I met a longtime crappie angler, Larry Williamson, at Lake Waccamaw last week. He was coming off the water as I was launching my boat. When I asked if he had caught anything his lips curled a crafty smile. Dipping his hand into his live well, he hauled out a 2.2-pound black crappie. I know, because I weighed it. I had seen him catch larger fish in the past and weighed one that bested 3.2 pounds his brother caught last year.
On Tuesday, March 8, I cleared my calendar of deadlines, set the cell phone alarm for 4:30 a.m. and loaded the boat. The Waccamaw Speedy Mart sells minnows and opens at 5 a.m. I figured I was ready.
I was on the road between Wilmington and Lake Waccamaw when I called with the vital inquiry. However, as so often happens when a hot crappie bite collides with gorgeous spring weather, the answer was, "I'm sorry, but we ran out of minnows yesterday."
It was the same everywhere I called. Therefore, I kept driving and eventually launched the 16-foot Alumacraft johnboat into the lake. I had plenty of my favorite jigs and AWD Crappie Delight soft plastic trailers in various colors. Daybreak was barely a yawn and a stretch and I had beaten every other angler but one to the ramp.
I set two rods and began trolling, using only the electric motor on the bow. I hadn't trolled 20 feet when a big fish struck. I was so excited I hit the reel handle on the side of the boat when pulling the rod from the holder. The fish stayed on a few seconds and was so weighty I wondered if it was a bowfin. The hook fell free and I tried to convince myself that it was not a crappie, but the adrenaline shakes in my hands and shortness of breath said otherwise.
Eventually I calmed down and, shrugging off the missed goliath, I trolled on. The first fish I landed went on the digital scale. It weighed 1.5 pounds, but it sure looked bigger.
I kept trolling along the grassy edges and cypress knees, catching a fish here and there. Then, I missed another nice fish, before catching several that weighed the better part of a pound.
Other anglers kept arriving, hoping to catch a few fish and enjoy the beautiful day. I trolled past the spot where I had missed the big fish at dawn and the rod bent down again. It is not often that a crappie is large enough to put so much pressure on a rod that it is difficult to pull it from a holder. This one was.

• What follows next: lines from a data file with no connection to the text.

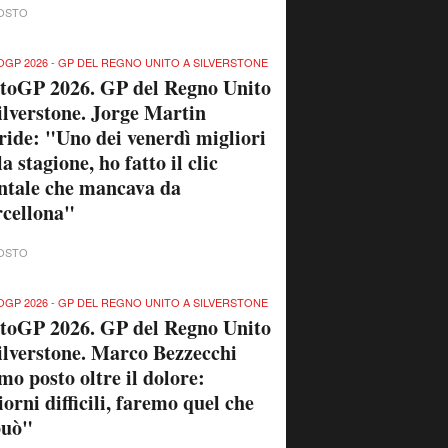
OSTO
GP 2026 - GP DEL REGNO UNITO A SILVERSTONE
toGP 2026. GP del Regno Unito
ilverstone. Jorge Martin
ride: "Uno dei venerdì migliori
la stagione, ho fatto il clic
tale che mancava da
cellona"
OSTO
GP 2026 - GP DEL REGNO UNITO A SILVERSTONE
toGP 2026. GP del Regno Unito
ilverstone. Marco Bezzecchi
mo posto oltre il dolore:
orni difficili, faremo quel che
può"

I had the drag knob twisted out until it was just light enough to keep tension on a big fish with a paper-thin mouth without the hook flying free. The reel screeched a tiny tune as I played the fish. When I saw her, the adrenaline rush fired again.
If you think a lowly crappie won't get your blood pumping, you haven't tried to catch one that weighed an honest two pounds for decades. Before I had even untangled the landing net from around the fish, I was reaching for the digital scale.
The huge female black crappie weighed 2.4 pounds, which translates to 2 pounds, 6.4 ounces on a NCARP form. It will be nice to see another Duwane Raver painting of a fish when the certificate arrives in the mail. This time, it will be a black crappie.